Their first reference it there being issues with Web Extensions was to some person's random GitHub issue tracker, which isn't being updated when issues are fixed and doesn't necessarily provide a FB number to show it was raised to Apple. This IMHO is somewhat Apple's fault as they haven't contributed a Web Extension API component to WebKit; it is a Safari feature and needs to be raised as Feedback (which is then not externally referencable, and may not be updated as internal duplicates of the issue are closed).
The 4th thing in the article title/headline "Dear Safari, 4 Things I Hate About You"... seems to be missing?
Or fixing the erasure of URLs from older tabs? Impossible to easily reload (but Translate to.../then view original does the trick).
Safari did the fundamentals quickly and solidly. Now not so much.

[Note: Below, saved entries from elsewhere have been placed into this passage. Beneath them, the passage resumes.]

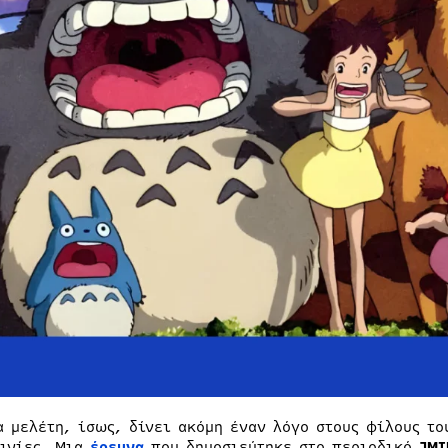
α μελέτη, ίσως, δίνει ακόμη έναν λόγο στους φίλους τ
αινίες. Μια
έρευνα
που δημοσιεύτηκε στο περιοδικό
JMI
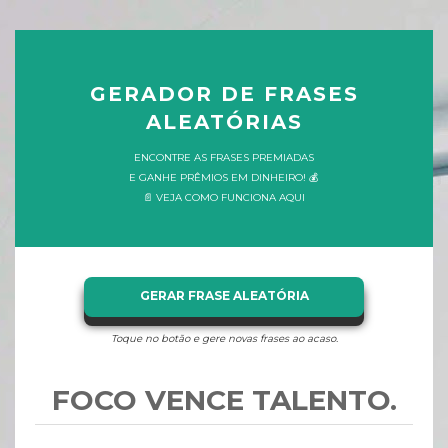
GERADOR DE FRASES
ALEATÓRIAS
ENCONTRE AS FRASES PREMIADAS
E GANHE PRÊMIOS EM DINHEIRO! 💰
📄 VEJA COMO FUNCIONA AQUI
GERAR FRASE ALEATÓRIA
Toque no botão e gere novas frases ao acaso.
FOCO VENCE TALENTO.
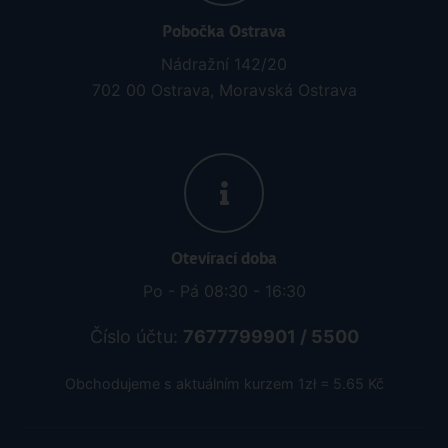
Pobočka Ostrava
Nádražní 142/20
702 00 Ostrava, Moravská Ostrava
Otevírací doba
Po - Pá 08:30 - 16:30
Číslo účtu:
7677799901 / 5500
Obchodujeme s aktuálním kurzem 1zł = 5.65 Kč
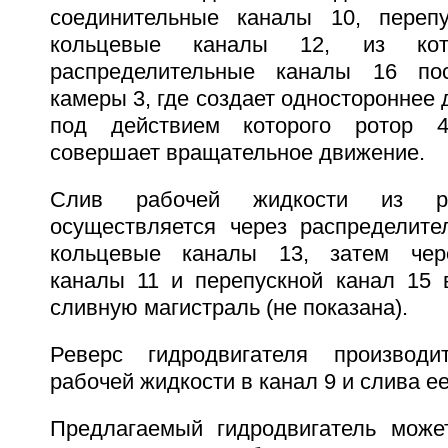
соединительные каналы 10, переп
кольцевые каналы 12, из ко
распределительные каналы 16 по
камеры 3, где создает одностороннее 
под действием которого ротор 
совершает вращательное движение.
Слив рабочей жидкости из р
осуществляется через распределит
кольцевые каналы 13, затем чер
каналы 11 и перепускной канал 15 
сливную магистраль (не показана).
Реверс гидродвигателя производ
рабочей жидкости в канал 9 и слива ее
Предлагаемый гидродвигатель може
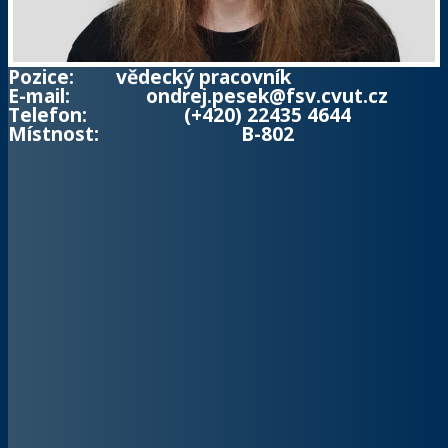
Pozice:
vědecký pracovník
E-mail:
ondrej.pesek@fsv.cvut.cz
Telefon:
(+420) 22435 4644
Místnost:
B-802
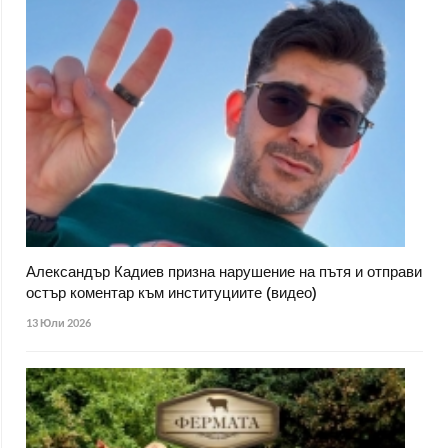
Александър Кадиев призна нарушение на пътя и отправи
остър коментар към институциите (видео)
13 Юли 2026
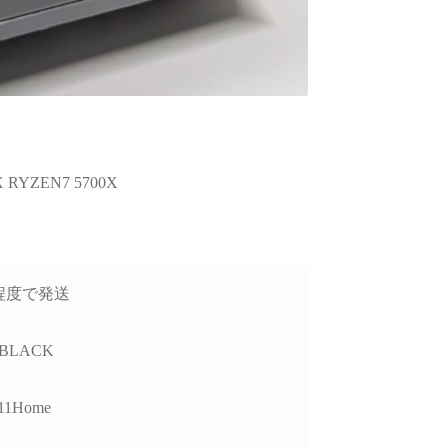
RYZEN7 5700X
日程度で発送
 BLACK
11Home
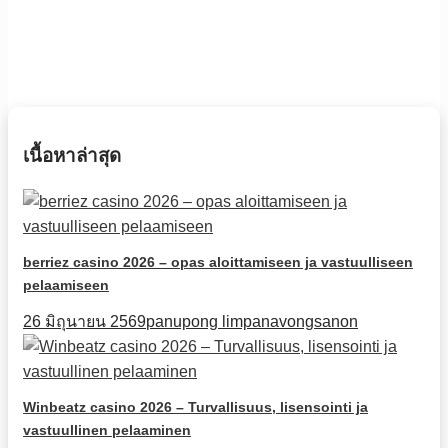
เนื้อหาล่าสุด
berriez casino 2026 – opas aloittamiseen ja vastuulliseen
pelaamiseen
26 มิถุนายน 2569
panupong limpanavongsanon
Winbeatz casino 2026 – Turvallisuus, lisensointi ja
vastuullinen pelaaminen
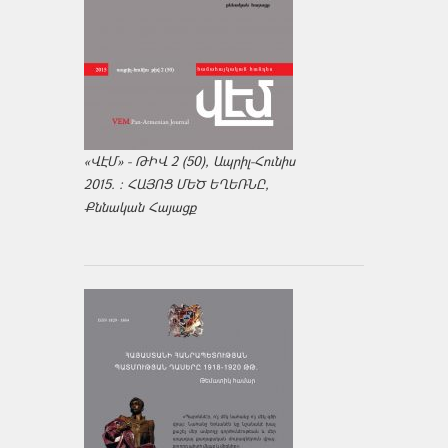
«ՎԷՄ» - ԹԻՎ 2 (50), Ապրիլ-Հունիս
2015. : ՀԱՅՈՑ ՄԵԾ ԵՂԵՌՆԸ,
Քննական Հայացք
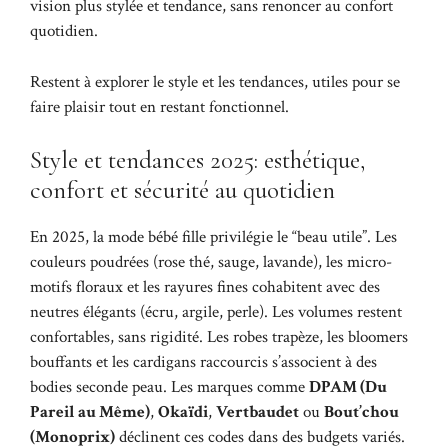
vision plus stylée et tendance, sans renoncer au confort
quotidien.
Restent à explorer le style et les tendances, utiles pour se
faire plaisir tout en restant fonctionnel.
Style et tendances 2025: esthétique,
confort et sécurité au quotidien
En 2025, la mode bébé fille privilégie le “beau utile”. Les
couleurs poudrées (rose thé, sauge, lavande), les micro-
motifs floraux et les rayures fines cohabitent avec des
neutres élégants (écru, argile, perle). Les volumes restent
confortables, sans rigidité. Les robes trapèze, les bloomers
bouffants et les cardigans raccourcis s’associent à des
bodies seconde peau. Les marques comme
DPAM (Du
Pareil au Même)
,
Okaïdi
,
Vertbaudet
ou
Bout’chou
(Monoprix)
déclinent ces codes dans des budgets variés.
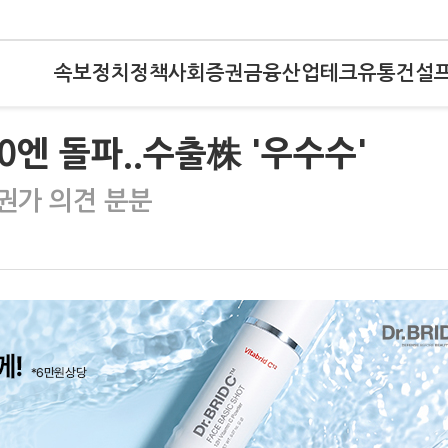
속보
정치
정책
사회
증권
금융
산업
테크
유통
건설
0엔 돌파..수출株 '우수수'
.증권가 의견 분분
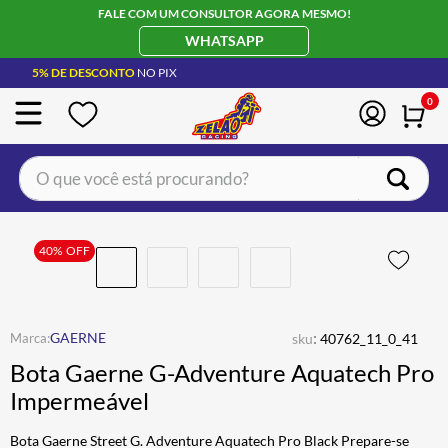
FALE COM UM CONSULTOR AGORA MESMO!
WHATSAPP
5% DE DESCONTO
NO PIX
0
O que você está procurando?
TERMOS MAIS BUSCADOS
CAPACETE LS2
40%
OFF
1
º
BOTA
2
º
JAQUETA
3
º
:
GAERNE
sku
40762_11_0_41
ÓCULOS SOLAR
4
º
Bota Gaerne G-Adventure Aquatech Pro
LUVA
5
º
Impermeável
BAU
6
º
Bota Gaerne Street G. Adventure Aquatech Pro Black Prepare-se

I don't mind if Google is an option, but there should be an easy way to add third party search engines too (On top of the new modal where you can pick your default search engine in the EU at least).
For Kagi you have to install an extension just to overwrite that: https://help.kagi.com/kagi/getting-started/setting-default.h...
1. Massive memory consumption if left running to long 2. Randomly says "you are trying to close two tabs!" when you only have highlighted one 3. Randomly just stops loading a tab, and you have to literally close that tab and open a new one 4. Randomly opens a new tab in a random window when clicking, and you have to hunt for it 5. Hardcoded search engines
That's just off the top of my head.
https://webkit.org/blog/7929/designing-websites-for-iphone-x...
When I open (click) on a folder in the bookmarks toolbar and then hover on adjacent folders it doesn't automatically open them, I also have to click on them. For this single feature alone, I never could use this browser.
Of course they know, they specifically requested it.
i'd say they've gotten worse even.
and expecting me to create an Apple ID and then download 30GB of xcode crap just to port my 5kb chrome extension to safari. yea right.